» What is required: Omit any picture, and return the remaining data exactly as written.

» Information shown:

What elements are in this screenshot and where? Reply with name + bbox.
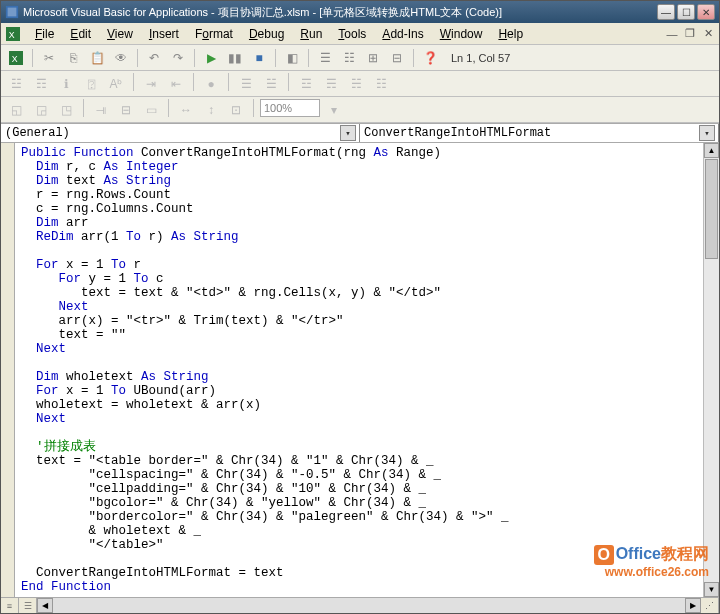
object-browser-icon[interactable]: ⊞	[362, 47, 384, 69]
comment-icon[interactable]: ☰	[235, 73, 257, 95]
scroll-right-icon[interactable]: ▶	[685, 598, 701, 613]
menu-format[interactable]: Format	[187, 25, 241, 43]
separator	[168, 99, 169, 117]
separator	[83, 99, 84, 117]
minimize-button[interactable]: —	[657, 4, 675, 20]
help-icon[interactable]: ❓	[419, 47, 441, 69]
send-back-icon[interactable]: ◲	[30, 99, 52, 121]
object-procedure-row: (General) ConvertRangeIntoHTMLFormat	[1, 123, 719, 143]
horizontal-scrollbar: ≡ ☰ ◀ ▶ ⋰	[1, 597, 719, 613]
doc-close-button[interactable]: ✕	[701, 27, 715, 40]
indent-icon[interactable]: ⇥	[140, 73, 162, 95]
window-title: Microsoft Visual Basic for Applications …	[23, 5, 657, 20]
vertical-scrollbar[interactable]: ▲ ▼	[703, 143, 719, 597]
next-bookmark-icon[interactable]: ☴	[320, 73, 342, 95]
cursor-position: Ln 1, Col 57	[451, 52, 510, 64]
cut-icon[interactable]: ✂	[38, 47, 60, 69]
clear-bookmarks-icon[interactable]: ☷	[370, 73, 392, 95]
hspacing-icon[interactable]: ↔	[175, 99, 197, 121]
menu-file[interactable]: FFileile	[27, 25, 62, 43]
run-icon[interactable]: ▶	[200, 47, 222, 69]
app-window: Microsoft Visual Basic for Applications …	[0, 0, 720, 614]
parameter-info-icon[interactable]: ⍰	[80, 73, 102, 95]
window-controls: — ☐ ✕	[657, 4, 715, 20]
procedure-combo-value: ConvertRangeIntoHTMLFormat	[364, 126, 551, 140]
separator	[308, 49, 309, 67]
procedure-view-icon[interactable]: ≡	[1, 598, 19, 613]
separator	[137, 49, 138, 67]
separator	[32, 49, 33, 67]
menu-debug[interactable]: Debug	[241, 25, 292, 43]
code-editor[interactable]: Public Function ConvertRangeIntoHTMLForm…	[15, 143, 703, 597]
toolbar-standard: X ✂ ⎘ 📋 👁 ↶ ↷ ▶ ▮▮ ■ ◧ ☰ ☷ ⊞ ⊟ ❓ Ln 1, C…	[1, 45, 719, 71]
prev-bookmark-icon[interactable]: ☵	[345, 73, 367, 95]
close-button[interactable]: ✕	[697, 4, 715, 20]
scroll-left-icon[interactable]: ◀	[37, 598, 53, 613]
uncomment-icon[interactable]: ☱	[260, 73, 282, 95]
separator	[413, 49, 414, 67]
toolbar-edit: ☳ ☶ ℹ ⍰ Aᵇ ⇥ ⇤ ● ☰ ☱ ☲ ☴ ☵ ☷	[1, 71, 719, 97]
complete-word-icon[interactable]: Aᵇ	[105, 73, 127, 95]
zoom-dropdown-icon[interactable]: ▾	[323, 99, 345, 121]
menu-run[interactable]: Run	[292, 25, 330, 43]
breakpoint-icon[interactable]: ●	[200, 73, 222, 95]
project-explorer-icon[interactable]: ☰	[314, 47, 336, 69]
reset-icon[interactable]: ■	[248, 47, 270, 69]
scroll-thumb[interactable]	[705, 159, 718, 259]
margin-indicator-bar[interactable]	[1, 143, 15, 597]
scroll-down-icon[interactable]: ▼	[704, 582, 719, 597]
paste-icon[interactable]: 📋	[86, 47, 108, 69]
center-icon[interactable]: ⊟	[115, 99, 137, 121]
menu-window[interactable]: Window	[432, 25, 491, 43]
excel-icon[interactable]: X	[5, 26, 21, 42]
menu-insert[interactable]: Insert	[141, 25, 187, 43]
hscroll-track[interactable]	[53, 598, 685, 613]
properties-icon[interactable]: ☷	[338, 47, 360, 69]
doc-minimize-button[interactable]: —	[665, 27, 679, 40]
bookmark-icon[interactable]: ☲	[295, 73, 317, 95]
same-size-icon[interactable]: ▭	[140, 99, 162, 121]
separator	[275, 49, 276, 67]
menu-help[interactable]: Help	[490, 25, 531, 43]
align-left-icon[interactable]: ⫣	[90, 99, 112, 121]
group-icon[interactable]: ◳	[55, 99, 77, 121]
toolbox-icon[interactable]: ⊟	[386, 47, 408, 69]
procedure-combo[interactable]: ConvertRangeIntoHTMLFormat	[360, 124, 719, 142]
break-icon[interactable]: ▮▮	[224, 47, 246, 69]
list-properties-icon[interactable]: ☳	[5, 73, 27, 95]
sizegrip-icon[interactable]: ⋰	[701, 598, 719, 613]
menu-edit[interactable]: Edit	[62, 25, 99, 43]
scroll-up-icon[interactable]: ▲	[704, 143, 719, 158]
titlebar[interactable]: Microsoft Visual Basic for Applications …	[1, 1, 719, 23]
menu-view[interactable]: View	[99, 25, 141, 43]
view-excel-icon[interactable]: X	[5, 47, 27, 69]
object-combo[interactable]: (General)	[1, 124, 360, 142]
separator	[133, 73, 134, 91]
object-combo-value: (General)	[5, 126, 70, 140]
bring-front-icon[interactable]: ◱	[5, 99, 27, 121]
toolbar-userform: ◱ ◲ ◳ ⫣ ⊟ ▭ ↔ ↕ ⊡ 100% ▾	[1, 97, 719, 123]
undo-icon[interactable]: ↶	[143, 47, 165, 69]
full-module-view-icon[interactable]: ☰	[19, 598, 37, 613]
separator	[228, 73, 229, 91]
quick-info-icon[interactable]: ℹ	[55, 73, 77, 95]
doc-restore-button[interactable]: ❐	[683, 27, 697, 40]
copy-icon[interactable]: ⎘	[62, 47, 84, 69]
maximize-button[interactable]: ☐	[677, 4, 695, 20]
outdent-icon[interactable]: ⇤	[165, 73, 187, 95]
vspacing-icon[interactable]: ↕	[200, 99, 222, 121]
center-form-icon[interactable]: ⊡	[225, 99, 247, 121]
menu-tools[interactable]: Tools	[330, 25, 374, 43]
menu-addins[interactable]: Add-Ins	[374, 25, 431, 43]
svg-rect-1	[8, 8, 17, 17]
find-icon[interactable]: 👁	[110, 47, 132, 69]
svg-text:X: X	[9, 29, 15, 39]
zoom-combo[interactable]: 100%	[260, 99, 320, 117]
design-mode-icon[interactable]: ◧	[281, 47, 303, 69]
app-icon	[5, 5, 19, 19]
redo-icon[interactable]: ↷	[167, 47, 189, 69]
list-constants-icon[interactable]: ☶	[30, 73, 52, 95]
code-pane: Public Function ConvertRangeIntoHTMLForm…	[1, 143, 719, 597]
separator	[194, 49, 195, 67]
separator	[253, 99, 254, 117]
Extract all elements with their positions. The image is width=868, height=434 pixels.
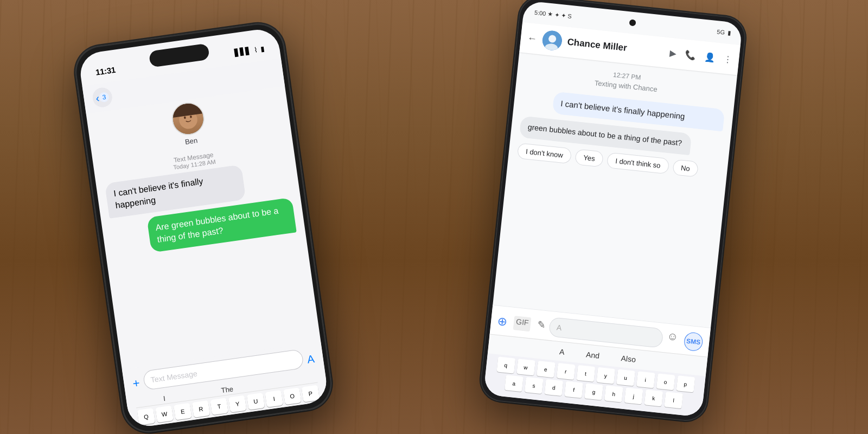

» Answer box:
What elements are in this screenshot and where? Reply with name + bbox.
object-browser-icon[interactable]: ⊞	[362, 47, 384, 69]
comment-icon[interactable]: ☰	[235, 73, 257, 95]
scroll-right-icon[interactable]: ▶	[685, 598, 701, 613]
menu-format[interactable]: Format	[187, 25, 241, 43]
separator	[168, 99, 169, 117]
separator	[83, 99, 84, 117]
minimize-button[interactable]: —	[657, 4, 675, 20]
help-icon[interactable]: ❓	[419, 47, 441, 69]
send-back-icon[interactable]: ◲	[30, 99, 52, 121]
object-procedure-row: (General) ConvertRangeIntoHTMLFormat	[1, 123, 719, 143]
horizontal-scrollbar: ≡ ☰ ◀ ▶ ⋰	[1, 597, 719, 613]
doc-close-button[interactable]: ✕	[701, 27, 715, 40]
indent-icon[interactable]: ⇥	[140, 73, 162, 95]
window-title: Microsoft Visual Basic for Applications …	[23, 5, 657, 20]
vertical-scrollbar[interactable]: ▲ ▼	[703, 143, 719, 597]
next-bookmark-icon[interactable]: ☴	[320, 73, 342, 95]
cursor-position: Ln 1, Col 57	[451, 52, 510, 64]
cut-icon[interactable]: ✂	[38, 47, 60, 69]
clear-bookmarks-icon[interactable]: ☷	[370, 73, 392, 95]
hspacing-icon[interactable]: ↔	[175, 99, 197, 121]
menu-file[interactable]: FFileile	[27, 25, 62, 43]
run-icon[interactable]: ▶	[200, 47, 222, 69]
app-window: Microsoft Visual Basic for Applications …	[0, 0, 720, 614]
parameter-info-icon[interactable]: ⍰	[80, 73, 102, 95]
window-controls: — ☐ ✕	[657, 4, 715, 20]
procedure-combo-value: ConvertRangeIntoHTMLFormat	[364, 126, 551, 140]
separator	[308, 49, 309, 67]
procedure-view-icon[interactable]: ≡	[1, 598, 19, 613]
separator	[137, 49, 138, 67]
separator	[32, 49, 33, 67]
menu-debug[interactable]: Debug	[241, 25, 292, 43]
code-editor[interactable]: Public Function ConvertRangeIntoHTMLForm…	[15, 143, 703, 597]
toolbar-standard: X ✂ ⎘ 📋 👁 ↶ ↷ ▶ ▮▮ ■ ◧ ☰ ☷ ⊞ ⊟ ❓ Ln 1, C…	[1, 45, 719, 71]
prev-bookmark-icon[interactable]: ☵	[345, 73, 367, 95]
close-button[interactable]: ✕	[697, 4, 715, 20]
scroll-left-icon[interactable]: ◀	[37, 598, 53, 613]
uncomment-icon[interactable]: ☱	[260, 73, 282, 95]
separator	[413, 49, 414, 67]
toolbar-edit: ☳ ☶ ℹ ⍰ Aᵇ ⇥ ⇤ ● ☰ ☱ ☲ ☴ ☵ ☷	[1, 71, 719, 97]
complete-word-icon[interactable]: Aᵇ	[105, 73, 127, 95]
zoom-dropdown-icon[interactable]: ▾	[323, 99, 345, 121]
menu-run[interactable]: Run	[292, 25, 330, 43]
breakpoint-icon[interactable]: ●	[200, 73, 222, 95]
project-explorer-icon[interactable]: ☰	[314, 47, 336, 69]
reset-icon[interactable]: ■	[248, 47, 270, 69]
scroll-thumb[interactable]	[705, 159, 718, 259]
margin-indicator-bar[interactable]	[1, 143, 15, 597]
scroll-down-icon[interactable]: ▼	[704, 582, 719, 597]
paste-icon[interactable]: 📋	[86, 47, 108, 69]
center-icon[interactable]: ⊟	[115, 99, 137, 121]
menu-window[interactable]: Window	[432, 25, 491, 43]
excel-icon[interactable]: X	[5, 26, 21, 42]
menu-insert[interactable]: Insert	[141, 25, 187, 43]
hscroll-track[interactable]	[53, 598, 685, 613]
properties-icon[interactable]: ☷	[338, 47, 360, 69]
doc-minimize-button[interactable]: —	[665, 27, 679, 40]
bookmark-icon[interactable]: ☲	[295, 73, 317, 95]
same-size-icon[interactable]: ▭	[140, 99, 162, 121]
separator	[275, 49, 276, 67]
menu-help[interactable]: Help	[490, 25, 531, 43]
align-left-icon[interactable]: ⫣	[90, 99, 112, 121]
group-icon[interactable]: ◳	[55, 99, 77, 121]
toolbox-icon[interactable]: ⊟	[386, 47, 408, 69]
procedure-combo[interactable]: ConvertRangeIntoHTMLFormat	[360, 124, 719, 142]
break-icon[interactable]: ▮▮	[224, 47, 246, 69]
list-properties-icon[interactable]: ☳	[5, 73, 27, 95]
sizegrip-icon[interactable]: ⋰	[701, 598, 719, 613]
menu-edit[interactable]: Edit	[62, 25, 99, 43]
scroll-up-icon[interactable]: ▲	[704, 143, 719, 158]
titlebar[interactable]: Microsoft Visual Basic for Applications …	[1, 1, 719, 23]
menu-view[interactable]: View	[99, 25, 141, 43]
view-excel-icon[interactable]: X	[5, 47, 27, 69]
object-combo[interactable]: (General)	[1, 124, 360, 142]
separator	[133, 73, 134, 91]
object-combo-value: (General)	[5, 126, 70, 140]
bring-front-icon[interactable]: ◱	[5, 99, 27, 121]
toolbar-userform: ◱ ◲ ◳ ⫣ ⊟ ▭ ↔ ↕ ⊡ 100% ▾	[1, 97, 719, 123]
undo-icon[interactable]: ↶	[143, 47, 165, 69]
full-module-view-icon[interactable]: ☰	[19, 598, 37, 613]
separator	[228, 73, 229, 91]
quick-info-icon[interactable]: ℹ	[55, 73, 77, 95]
doc-restore-button[interactable]: ❐	[683, 27, 697, 40]
copy-icon[interactable]: ⎘	[62, 47, 84, 69]
maximize-button[interactable]: ☐	[677, 4, 695, 20]
outdent-icon[interactable]: ⇤	[165, 73, 187, 95]
vspacing-icon[interactable]: ↕	[200, 99, 222, 121]
center-form-icon[interactable]: ⊡	[225, 99, 247, 121]
menu-tools[interactable]: Tools	[330, 25, 374, 43]
menu-addins[interactable]: Add-Ins	[374, 25, 431, 43]
svg-rect-1	[8, 8, 17, 17]
find-icon[interactable]: 👁	[110, 47, 132, 69]
svg-text:X: X	[9, 29, 15, 39]
zoom-combo[interactable]: 100%	[260, 99, 320, 117]
design-mode-icon[interactable]: ◧	[281, 47, 303, 69]
app-icon	[5, 5, 19, 19]
redo-icon[interactable]: ↷	[167, 47, 189, 69]
list-constants-icon[interactable]: ☶	[30, 73, 52, 95]
code-pane: Public Function ConvertRangeIntoHTMLForm…	[1, 143, 719, 597]
separator	[194, 49, 195, 67]
separator	[253, 99, 254, 117]
Extract all elements with their positions. The image is width=868, height=434 pixels.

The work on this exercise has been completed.